Le labbra si cercano, si mordono, s’impastano di saliva. Ogni contatto genera un’esplosione che divora l’ultima briciola di lucidità. Il battito nel petto impazzisce.
Sembra un applauso soffocato tra le pareti in penombra.
Niente parole, perché la scena parla da sé. La carne onora la carne, si fonde con un fremito animalesco e divino.
Nel fracasso dei corpi, nel disordine dei lenzuoli c’è una strana bellezza. Un attimo in cui tutto sembra avere un senso logico, come se la vita fosse soltanto questo. Un lungo banchetto consumato ad occhi aperti, mentre fuori il mondo si arrende a un buio privo di consolazione.
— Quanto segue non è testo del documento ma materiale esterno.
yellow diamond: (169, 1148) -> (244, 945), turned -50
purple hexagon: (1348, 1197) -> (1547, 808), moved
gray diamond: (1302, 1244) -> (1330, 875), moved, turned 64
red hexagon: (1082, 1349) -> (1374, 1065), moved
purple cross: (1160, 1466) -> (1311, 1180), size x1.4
Ogni singolo muscolo urla di gioia e stanchezza, come dopo una corsa disperata che culmina in un traguardo mai programmato.
Il conto
Il caos si ferma, per un secondo. La stanza riprende fiato. Il letto scricchiola, le pareti si spengono, i corpi si distendono esausti. Il sudore si asciuga in fretta. La mascella fa male, i polmoni bruciano.
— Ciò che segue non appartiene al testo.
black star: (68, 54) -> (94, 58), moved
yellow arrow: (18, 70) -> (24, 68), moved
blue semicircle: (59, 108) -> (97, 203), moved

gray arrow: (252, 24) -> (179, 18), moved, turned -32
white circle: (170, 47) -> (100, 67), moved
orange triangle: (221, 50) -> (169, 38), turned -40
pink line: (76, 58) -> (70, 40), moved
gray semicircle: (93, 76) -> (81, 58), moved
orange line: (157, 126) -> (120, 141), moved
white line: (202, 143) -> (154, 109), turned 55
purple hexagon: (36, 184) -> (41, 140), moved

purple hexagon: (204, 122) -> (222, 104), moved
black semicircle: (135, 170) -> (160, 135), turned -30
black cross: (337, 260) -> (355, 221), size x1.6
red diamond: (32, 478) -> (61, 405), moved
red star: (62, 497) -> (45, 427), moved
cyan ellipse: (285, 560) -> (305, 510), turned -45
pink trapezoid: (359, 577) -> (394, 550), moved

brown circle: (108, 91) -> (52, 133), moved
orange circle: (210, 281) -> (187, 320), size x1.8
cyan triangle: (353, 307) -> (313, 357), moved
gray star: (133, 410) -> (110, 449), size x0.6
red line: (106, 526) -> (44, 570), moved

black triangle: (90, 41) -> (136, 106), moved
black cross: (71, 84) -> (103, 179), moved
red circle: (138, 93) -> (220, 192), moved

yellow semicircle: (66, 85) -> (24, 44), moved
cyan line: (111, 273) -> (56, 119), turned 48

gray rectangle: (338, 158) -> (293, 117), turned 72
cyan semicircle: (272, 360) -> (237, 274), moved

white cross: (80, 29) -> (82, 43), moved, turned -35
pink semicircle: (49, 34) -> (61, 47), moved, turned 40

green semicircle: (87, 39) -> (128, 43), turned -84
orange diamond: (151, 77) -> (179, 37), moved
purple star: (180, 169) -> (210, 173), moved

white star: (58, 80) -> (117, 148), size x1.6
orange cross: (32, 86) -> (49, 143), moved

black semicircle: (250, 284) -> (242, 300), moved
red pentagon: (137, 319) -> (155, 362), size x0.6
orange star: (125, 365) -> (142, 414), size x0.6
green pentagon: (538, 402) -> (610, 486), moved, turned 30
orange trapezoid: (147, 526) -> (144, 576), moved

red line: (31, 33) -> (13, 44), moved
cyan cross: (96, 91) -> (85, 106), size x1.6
Siamo due sopravvissuti a una festa troppo grande per le nostre tasche.
Restano briciole di desiderio nell’aria, un silenzio che pesa come un conto salato.
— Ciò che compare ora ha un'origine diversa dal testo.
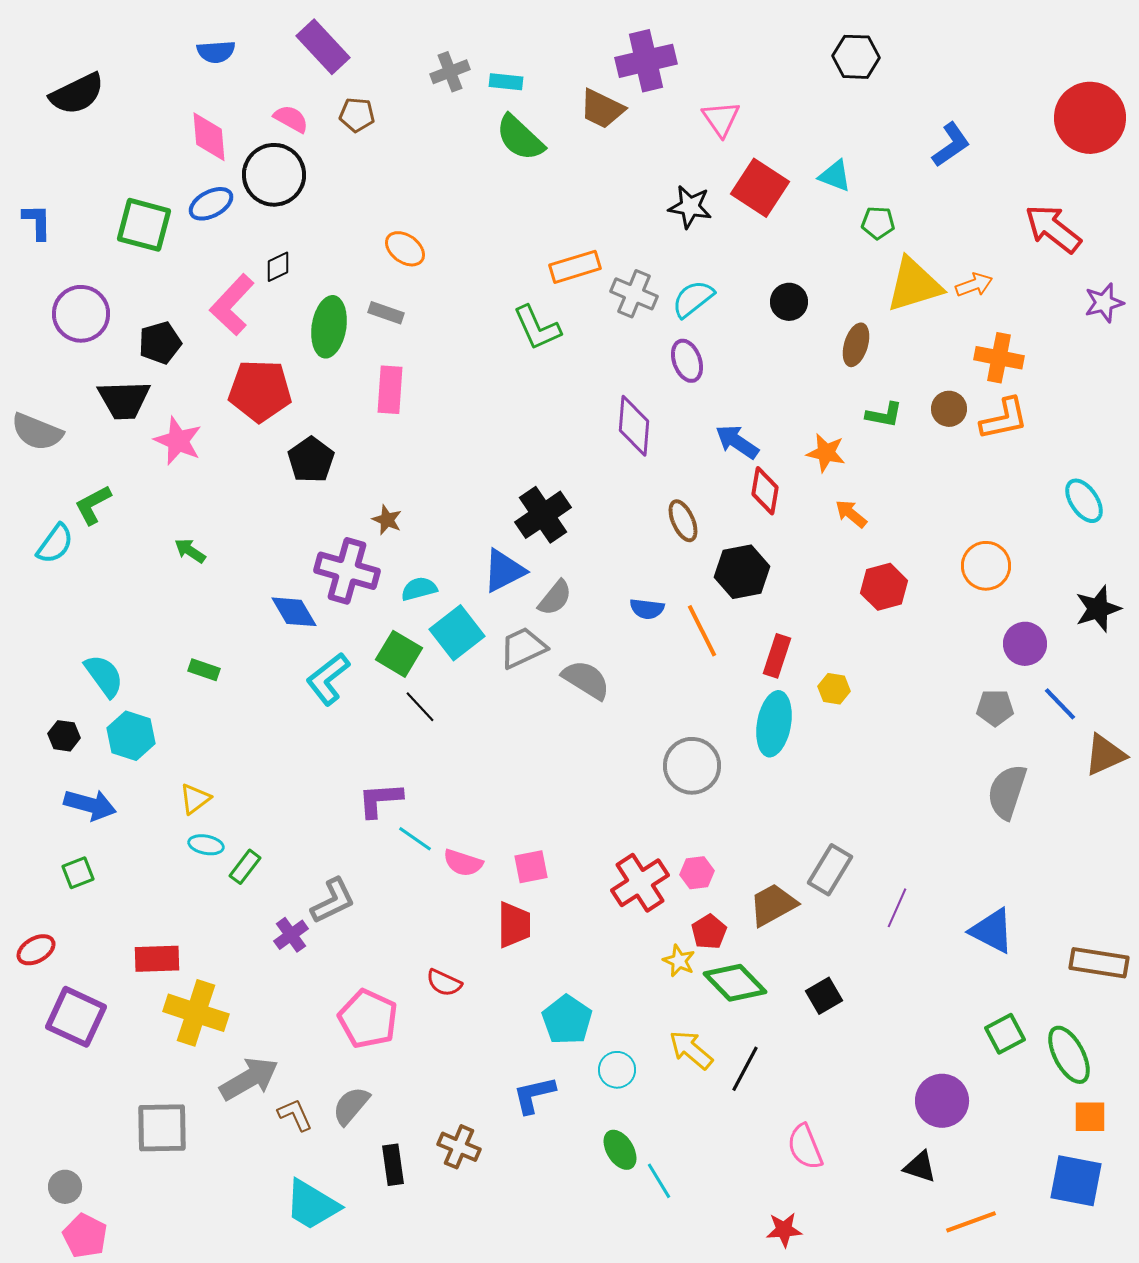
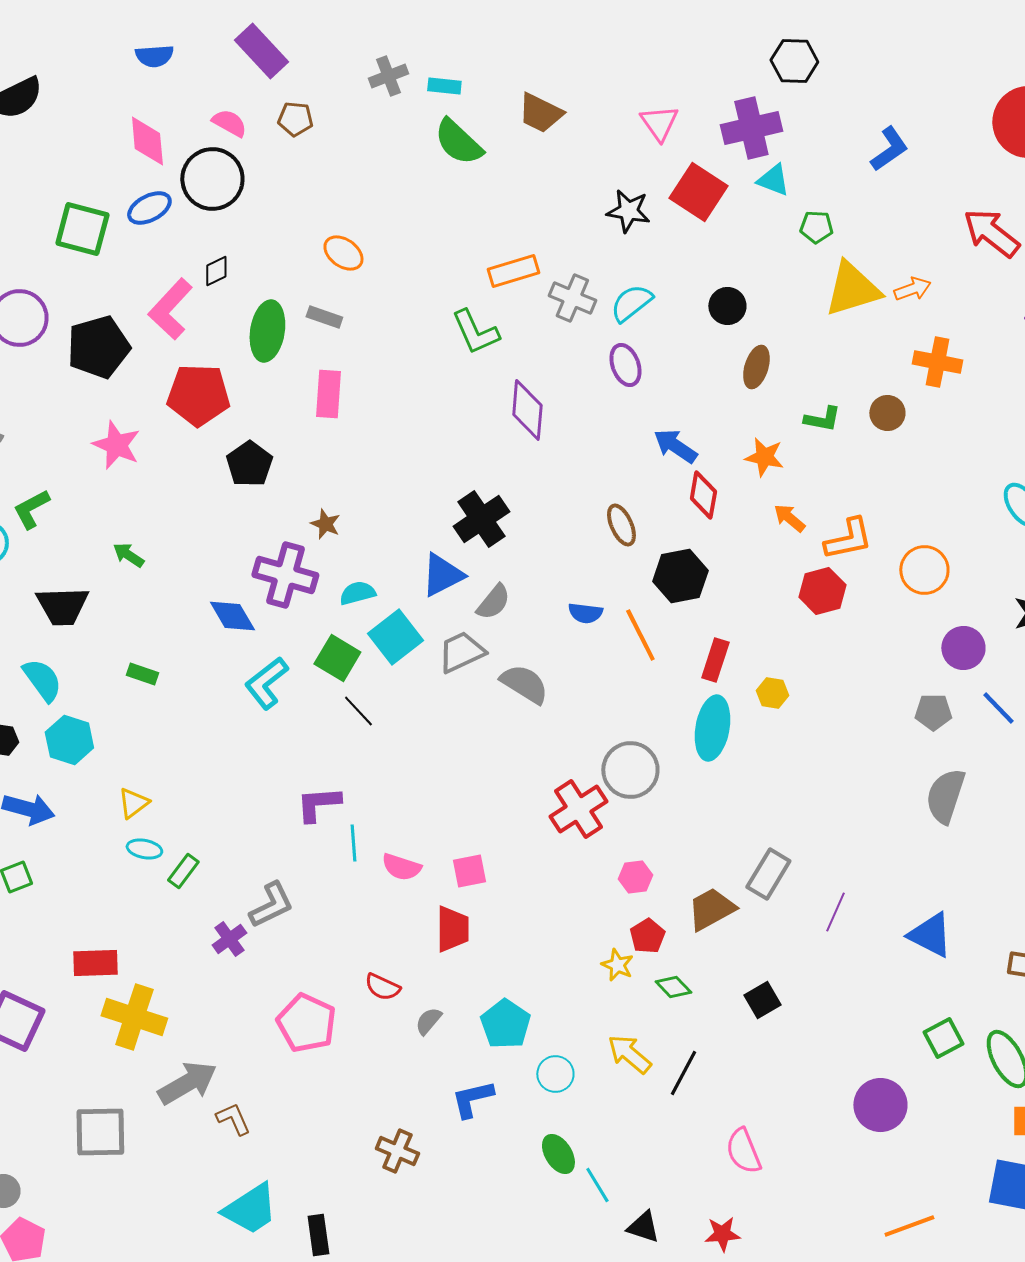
purple cross: (646, 61) -> (751, 128), moved
black pentagon: (160, 343) -> (98, 347), size x1.5
brown ellipse: (856, 345) -> (756, 367), moved
black trapezoid: (124, 400) -> (62, 606), moved
orange L-shape: (1004, 419) -> (848, 539), moved
purple diamond: (634, 426) -> (527, 410), moved
cyan line: (415, 839) -> (353, 843), turned 51
red cross: (640, 883) -> (578, 809), moved
green diamond: (735, 983) -> (673, 987), size x0.6
gray semicircle: (351, 1106) -> (428, 1021), moved, size x0.7
black rectangle: (393, 1165) -> (318, 1235), moved
black triangle: (920, 1167) -> (643, 1227), moved
cyan trapezoid: (312, 1205) -> (250, 1209), turned -64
Nessuno lo legge ad alta voce, ma sappiamo entrambi che non ci sarà resto.
Le mani si cercano ancora, in un gesto distratto, come un saluto stentato dopo una rissa tra amici.
Poi un sospiro. Uno sguardo. La promessa di un’indigestione che durerà per sempre.
Le lenzuola sono zuppe di ricordi. L’aria profuma di rimorsi incombusti.
Più tardi, forse, uno dei due penserà di pentirsi. Ma non oggi.
Oggi il tavolo è sparecchiato e la cena è già stata digerita… o forse no.
Le braci si spengono piano. E mentre gli occhi si chiudono, una vocina nella testa ride.
Ride perché sa che niente di tutto questo ci farà mai bene, eppure continuiamo a ordinare dal Menù della Perdizione come clienti affezionati, ridendo del conto, convinti che sia sempre l’altro a dover pagare. E in fondo, è così: il pasto più indigesto resta sempre qui, nelle ossa, come un dolce veleno servito a fine serata.
Sarcastico da fare schifo.
Ma, si sa, la fame è l’unico amore che non muore mai.